Rose Bender, Lee Enterprises, 07/09/26


Tax dollars enable Montanans to work together for things we cannot achieve alone, like a quality education for our children, the development and maintenance of infrastructure, and public safety and health. Over the last 6 years, Montana lawmakers have cut income taxes four times, and these cuts have disproportionately benefited the wealthiest.


Each session, the Legislature has chipped away at the top income tax rate, from 6.9 percent to 5.4 percent. Those cuts have wiped out more than $500 million in state revenue each year, and they largely go to the wealthiest. Four-fifths of the benefit from these tax cuts passed since 2021 went to the wealthiest 20 percent. The wealthiest one percent is receiving annual tax cuts of over $25,000 on average (enough to buy a car or put a down payment on a house), while those around the median are receiving, on average, just $60.


And yet, Montana’s income taxes have been high during that same period. Why is that? Montana tax revenues have benefited from federal stimulus, in-migration, and stock market growth. Pandemic-era federal stimulus boosted state revenues. And the share of income from sources of wealth has grown. Montana’s population is aging, receiving more retirement income, and becoming wealthier, with strong income growth from investments. Across the nation, states are also seeing income tax increases from stock market growth. These factors have helped boost income tax revenue, but federal stimulus is temporary, and the stock market is volatile.


As we all know, economies ebb and flow. What goes up must come down. And we’ve learned this lesson before. The most notable lesson of recent history comes from Kansas and began in 2011-2012. Following the lead of then-Governor Sam Brownback, the Kansas legislature cut the income tax by almost 30 percent and the tax rate on certain businesses to nothing. Brownback predicted economic growth and job creation but got just the opposite. Following those cuts, Kansas underperformed most neighboring states and the nation in economic activity. Revenues plummeted, leading to cuts in education and vital services and to a downgrade of the state’s bond rating. As a result, in 2017, Kansas raised income tax rates back to their starting level and repealed the business profits exemption.


But Kansas isn’t the only state with this story. In the decade following the great recession of 2008, 18 states cut their personal and/or corporate income tax rates. These cuts were followed by sharp increases in public college tuition, cuts in school funding, and a weakening of income supports like unemployment insurance, which contributed to a slower economic recovery. And prior to that, during the economic growth from 1994 to 2001, some states cut income tax rates, only to see revenues plummet and budget cuts follow during the subsequent recession.


Montana lawmakers must learn from history and be wary of using these high, temporary revenues to make long-term cuts to the tax base. The wealthiest Montanans are already receiving the bulk of the more than $500 million in income tax cuts given away each year. That is enough.  Let’s hope our leaders are grounded in reality as well.

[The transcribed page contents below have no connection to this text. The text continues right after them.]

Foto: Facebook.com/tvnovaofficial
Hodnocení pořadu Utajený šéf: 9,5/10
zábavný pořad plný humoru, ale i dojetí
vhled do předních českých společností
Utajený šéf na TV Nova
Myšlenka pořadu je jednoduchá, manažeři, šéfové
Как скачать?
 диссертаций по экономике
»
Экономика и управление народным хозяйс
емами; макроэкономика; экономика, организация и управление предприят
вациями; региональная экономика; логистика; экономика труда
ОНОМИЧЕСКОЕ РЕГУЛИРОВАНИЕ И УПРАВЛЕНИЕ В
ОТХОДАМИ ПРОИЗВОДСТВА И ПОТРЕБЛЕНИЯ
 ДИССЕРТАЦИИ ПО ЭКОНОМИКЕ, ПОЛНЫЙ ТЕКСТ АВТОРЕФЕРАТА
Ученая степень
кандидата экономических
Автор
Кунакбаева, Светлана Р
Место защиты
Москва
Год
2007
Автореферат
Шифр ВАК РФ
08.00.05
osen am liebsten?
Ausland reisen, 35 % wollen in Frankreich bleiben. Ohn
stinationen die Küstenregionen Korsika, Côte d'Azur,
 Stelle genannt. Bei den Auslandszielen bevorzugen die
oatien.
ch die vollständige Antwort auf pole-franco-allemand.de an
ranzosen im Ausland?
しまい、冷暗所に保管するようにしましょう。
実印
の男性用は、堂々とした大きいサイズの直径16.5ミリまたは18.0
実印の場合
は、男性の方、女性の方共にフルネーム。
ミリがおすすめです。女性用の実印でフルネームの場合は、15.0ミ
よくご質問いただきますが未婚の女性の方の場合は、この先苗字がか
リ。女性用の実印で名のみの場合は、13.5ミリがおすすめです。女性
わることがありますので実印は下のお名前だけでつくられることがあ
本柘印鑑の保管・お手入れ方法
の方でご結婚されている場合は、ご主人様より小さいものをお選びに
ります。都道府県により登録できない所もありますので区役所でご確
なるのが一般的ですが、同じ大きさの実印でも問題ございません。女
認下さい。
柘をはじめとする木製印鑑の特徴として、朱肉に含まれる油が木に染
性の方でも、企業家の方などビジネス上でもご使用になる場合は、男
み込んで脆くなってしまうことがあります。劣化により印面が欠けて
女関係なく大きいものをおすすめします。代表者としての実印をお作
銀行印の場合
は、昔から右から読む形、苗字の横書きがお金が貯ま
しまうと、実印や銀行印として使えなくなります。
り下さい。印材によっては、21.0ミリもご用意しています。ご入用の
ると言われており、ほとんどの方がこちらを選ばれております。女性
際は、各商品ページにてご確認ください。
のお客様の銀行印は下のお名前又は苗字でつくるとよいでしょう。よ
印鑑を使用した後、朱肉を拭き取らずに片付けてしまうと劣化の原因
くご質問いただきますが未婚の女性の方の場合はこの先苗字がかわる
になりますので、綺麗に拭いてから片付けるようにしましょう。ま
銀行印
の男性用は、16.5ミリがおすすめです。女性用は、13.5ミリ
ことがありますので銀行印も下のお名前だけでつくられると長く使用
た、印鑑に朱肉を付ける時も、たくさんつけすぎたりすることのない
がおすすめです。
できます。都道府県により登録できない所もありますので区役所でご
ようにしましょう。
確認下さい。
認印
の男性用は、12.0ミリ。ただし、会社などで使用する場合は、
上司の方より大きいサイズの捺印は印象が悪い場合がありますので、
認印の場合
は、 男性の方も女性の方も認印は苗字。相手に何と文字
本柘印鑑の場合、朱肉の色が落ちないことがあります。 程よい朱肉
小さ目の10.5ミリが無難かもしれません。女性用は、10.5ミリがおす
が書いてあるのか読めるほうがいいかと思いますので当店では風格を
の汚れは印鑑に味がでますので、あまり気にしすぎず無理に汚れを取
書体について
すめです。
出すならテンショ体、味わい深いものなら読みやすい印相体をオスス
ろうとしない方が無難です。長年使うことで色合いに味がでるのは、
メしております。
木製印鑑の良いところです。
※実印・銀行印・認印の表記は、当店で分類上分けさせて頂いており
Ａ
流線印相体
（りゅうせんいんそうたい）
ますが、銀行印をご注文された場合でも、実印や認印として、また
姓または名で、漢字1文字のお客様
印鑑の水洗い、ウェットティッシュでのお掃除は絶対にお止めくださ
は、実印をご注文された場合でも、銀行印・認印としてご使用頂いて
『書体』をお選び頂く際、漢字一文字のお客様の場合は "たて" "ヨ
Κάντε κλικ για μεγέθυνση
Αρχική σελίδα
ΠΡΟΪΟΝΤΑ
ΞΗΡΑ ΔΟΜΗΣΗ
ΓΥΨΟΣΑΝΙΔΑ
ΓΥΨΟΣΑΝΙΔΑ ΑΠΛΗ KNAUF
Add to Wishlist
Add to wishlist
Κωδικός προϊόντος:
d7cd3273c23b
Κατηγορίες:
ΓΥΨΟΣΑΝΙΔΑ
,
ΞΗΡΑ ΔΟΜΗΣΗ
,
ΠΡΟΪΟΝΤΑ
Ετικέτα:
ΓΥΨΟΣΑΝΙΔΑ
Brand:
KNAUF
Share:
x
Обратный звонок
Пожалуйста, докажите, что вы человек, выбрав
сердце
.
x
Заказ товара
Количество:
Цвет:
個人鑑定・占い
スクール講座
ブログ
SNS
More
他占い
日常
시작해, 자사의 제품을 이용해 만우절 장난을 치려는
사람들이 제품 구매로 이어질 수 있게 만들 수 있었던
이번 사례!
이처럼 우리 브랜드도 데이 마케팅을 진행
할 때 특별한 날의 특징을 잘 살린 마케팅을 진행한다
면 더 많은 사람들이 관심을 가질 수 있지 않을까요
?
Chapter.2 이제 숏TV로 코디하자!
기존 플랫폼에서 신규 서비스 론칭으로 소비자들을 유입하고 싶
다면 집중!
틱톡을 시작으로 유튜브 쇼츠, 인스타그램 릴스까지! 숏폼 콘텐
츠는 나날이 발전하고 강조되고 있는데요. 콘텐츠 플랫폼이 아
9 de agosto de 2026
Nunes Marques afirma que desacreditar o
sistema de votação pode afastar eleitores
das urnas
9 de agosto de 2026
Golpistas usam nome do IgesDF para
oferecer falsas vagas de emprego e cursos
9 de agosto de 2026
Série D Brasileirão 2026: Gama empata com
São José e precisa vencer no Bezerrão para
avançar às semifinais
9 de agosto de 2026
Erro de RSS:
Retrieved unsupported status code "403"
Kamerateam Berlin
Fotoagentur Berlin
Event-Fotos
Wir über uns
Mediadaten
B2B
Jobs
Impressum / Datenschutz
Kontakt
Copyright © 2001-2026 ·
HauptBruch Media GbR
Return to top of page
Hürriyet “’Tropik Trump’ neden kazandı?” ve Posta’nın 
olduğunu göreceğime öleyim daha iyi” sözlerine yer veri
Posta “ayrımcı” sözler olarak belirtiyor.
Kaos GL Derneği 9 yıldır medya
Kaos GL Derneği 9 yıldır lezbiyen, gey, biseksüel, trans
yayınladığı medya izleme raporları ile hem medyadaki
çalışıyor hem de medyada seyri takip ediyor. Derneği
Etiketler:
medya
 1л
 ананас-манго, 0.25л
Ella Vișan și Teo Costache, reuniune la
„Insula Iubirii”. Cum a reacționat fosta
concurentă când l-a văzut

Rose oversees Montana Budget & Policy Center's research team to study and advance economic policies that equitably invest in communities. Her research focus is state fiscal policy, advocating for a fair tax code that supports a robust state budget so Montana is a better place to live and work for everyone. Previously, she worked at the Montana Department of Revenue, serving as an economist/tax policy analyst, estimating impacts to state revenues and researching policy issues.  She holds master's and bachelor's degrees in economics from the University of Montana. Rose grew up in Billings. She lives in Helena with her husband and two children.